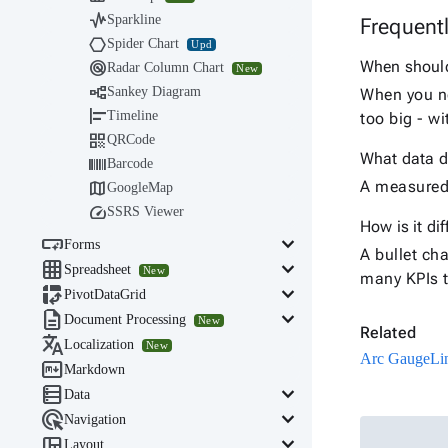

Sparkline
Frequent

Spider Chart
Upd

When should 
Radar Column Chart
New

Sankey Diagram
When you ne

Timeline
too big - w

QRCode
What data d

Barcode

A measured 
GoogleMap

SSRS Viewer
How is it di

keyboard_arrow_down
Forms
A bullet ch

keyboard_arrow_down
Spreadsheet
New
many KPIs t

keyboard_arrow_down
PivotDataGrid

keyboard_arrow_down
Document Processing
New
Related

Localization
New
Arc Gauge
Li

Markdown

keyboard_arrow_down
Data

keyboard_arrow_down
Navigation

keyboard_arrow_down
Layout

——————

__Work required__.
Transcribe each line above verbatim, with the pictures left out.

__Your response__.

Sparkline
Frequent

Spider Chart
Upd

When should 
Radar Column Chart
New

Sankey Diagram
When you ne

Timeline
too big - w

QRCode
What data d

Barcode

A measured 
GoogleMap

SSRS Viewer
How is it di

keyboard_arrow_down
Forms
A bullet ch

keyboard_arrow_down
Spreadsheet
New
many KPIs t

keyboard_arrow_down
PivotDataGrid

keyboard_arrow_down
Document Processing
New
Related

Localization
New
Arc Gauge
Li

Markdown

keyboard_arrow_down
Data

keyboard_arrow_down
Navigation

keyboard_arrow_down
Layout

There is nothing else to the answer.